Saturday 14 March 2009

God's grace of the model of Israel to the world

Tomorrow Linda and I will be teaching Deuteronomy 28 to the 11-14 year olds belonging to our church family. It's been quite a challenge getting to grips with it.

As Moses closes his sermon to the people of Israel on the edge of the Promised Land, he presents Israel with a choice. They can choose to obey the LORD (verse 2) - in which case they will experience unique blessings (verses 3-14). But disobedience to the LORD will also have unique consequences: those of curse (verses 15-68). The climax of this curse is described in verse 68: 'The LORD will set you back in ships to Egypt on a journey I said you should never make again. There you will offer yourselves for sale to your enemies as male and female slaves, but no one will buy you.' The climax of the curse is slavery, humiliation and degradation.

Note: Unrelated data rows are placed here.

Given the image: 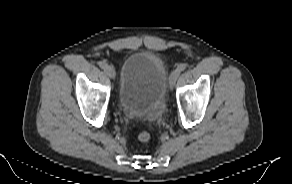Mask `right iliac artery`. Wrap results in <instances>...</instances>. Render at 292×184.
I'll list each match as a JSON object with an SVG mask.
<instances>
[{
  "instance_id": "82829eb1",
  "label": "right iliac artery",
  "mask_w": 292,
  "mask_h": 184,
  "mask_svg": "<svg viewBox=\"0 0 292 184\" xmlns=\"http://www.w3.org/2000/svg\"><path fill=\"white\" fill-rule=\"evenodd\" d=\"M98 65H99L101 68H103V69H105V68L108 66L107 63L104 62V61H100V62L98 63Z\"/></svg>"
}]
</instances>
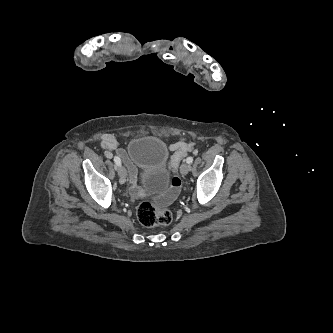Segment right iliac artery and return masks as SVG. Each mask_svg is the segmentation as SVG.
Masks as SVG:
<instances>
[{"label":"right iliac artery","instance_id":"obj_1","mask_svg":"<svg viewBox=\"0 0 333 333\" xmlns=\"http://www.w3.org/2000/svg\"><path fill=\"white\" fill-rule=\"evenodd\" d=\"M114 162H115V164H116L117 166H120V165H121V160H120V158H119L118 156H115V157H114Z\"/></svg>","mask_w":333,"mask_h":333}]
</instances>
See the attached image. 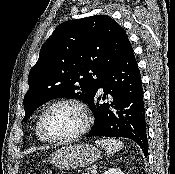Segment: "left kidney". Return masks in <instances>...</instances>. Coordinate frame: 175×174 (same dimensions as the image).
<instances>
[{
	"instance_id": "5707ae66",
	"label": "left kidney",
	"mask_w": 175,
	"mask_h": 174,
	"mask_svg": "<svg viewBox=\"0 0 175 174\" xmlns=\"http://www.w3.org/2000/svg\"><path fill=\"white\" fill-rule=\"evenodd\" d=\"M104 174H124L121 169L111 168L104 172Z\"/></svg>"
}]
</instances>
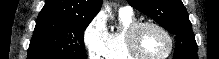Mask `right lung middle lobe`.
<instances>
[{"label":"right lung middle lobe","instance_id":"right-lung-middle-lobe-1","mask_svg":"<svg viewBox=\"0 0 219 59\" xmlns=\"http://www.w3.org/2000/svg\"><path fill=\"white\" fill-rule=\"evenodd\" d=\"M91 20L38 17L27 59H87L83 33Z\"/></svg>","mask_w":219,"mask_h":59}]
</instances>
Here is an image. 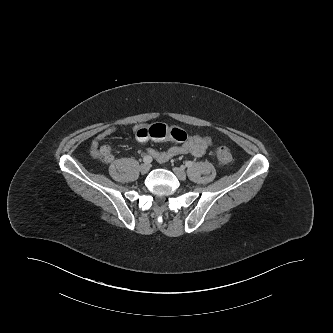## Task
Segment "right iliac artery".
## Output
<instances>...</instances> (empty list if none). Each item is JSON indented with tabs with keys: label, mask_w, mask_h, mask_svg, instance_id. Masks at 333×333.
Returning <instances> with one entry per match:
<instances>
[{
	"label": "right iliac artery",
	"mask_w": 333,
	"mask_h": 333,
	"mask_svg": "<svg viewBox=\"0 0 333 333\" xmlns=\"http://www.w3.org/2000/svg\"><path fill=\"white\" fill-rule=\"evenodd\" d=\"M143 161H144V163H151L152 157L149 155H146V156H144Z\"/></svg>",
	"instance_id": "1"
}]
</instances>
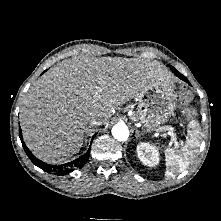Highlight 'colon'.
<instances>
[{"mask_svg":"<svg viewBox=\"0 0 221 221\" xmlns=\"http://www.w3.org/2000/svg\"><path fill=\"white\" fill-rule=\"evenodd\" d=\"M180 99L183 103H187L190 101L191 99V94L190 92L188 91H183L180 95ZM195 111L194 109L190 108V107H187V106H184L182 108V114L185 116V117H192L194 115Z\"/></svg>","mask_w":221,"mask_h":221,"instance_id":"5ec220e1","label":"colon"}]
</instances>
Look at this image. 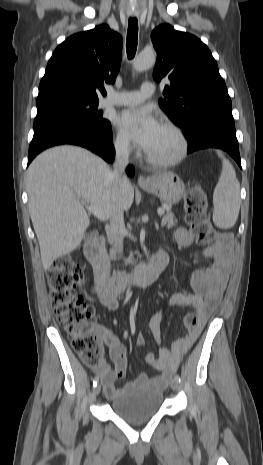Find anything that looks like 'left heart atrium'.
<instances>
[{
	"mask_svg": "<svg viewBox=\"0 0 263 465\" xmlns=\"http://www.w3.org/2000/svg\"><path fill=\"white\" fill-rule=\"evenodd\" d=\"M116 123L145 151L150 149L163 127L148 108L126 110L118 116Z\"/></svg>",
	"mask_w": 263,
	"mask_h": 465,
	"instance_id": "39dd6f15",
	"label": "left heart atrium"
}]
</instances>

These blessings and curses do not imply a kind of salvation by works. Salvation by believing God's promises and trusting him (supremely regarding the Messiah) is already an established pattern in Scripture by the time we get to Deuteronomy. Instead, God is using the people of Israel as a kind of model. Israel are to model to the nations what humble reliance on the LORD brings (blessing and life), and what life that removes the LORD from his rightful place is like (curse and death). That this is what is happening in Deuteronomy 28 is made explicit in verses 9-10, 36-37 and 47-48. Israel are a unique model - both in blessing and in curse. The LORD is teaching that human life must be LORD-centred if it is not to be a dangerous delusion.

The lesson being taught in Deuteronomy 28, however, is not new. Genesis 1-3 show that life that is lived in relationship with the LORD brings blessing and life (from the Author of life), whereas those who live out of relationship with God face death and judgement. Christians are not under the law - Galatians 3 makes it clear that in Christ we have no fear of curse and possess his unique blessing. Nor are the people of Israel aren't used in quite the same way today. But the message of Deuteronomy 28 still speaks clearly to us today: to have life centred on the LORD is to live life as it was created to be. How foolish we are to think that we can experience true blessing away from the LORD, the fount of blessing.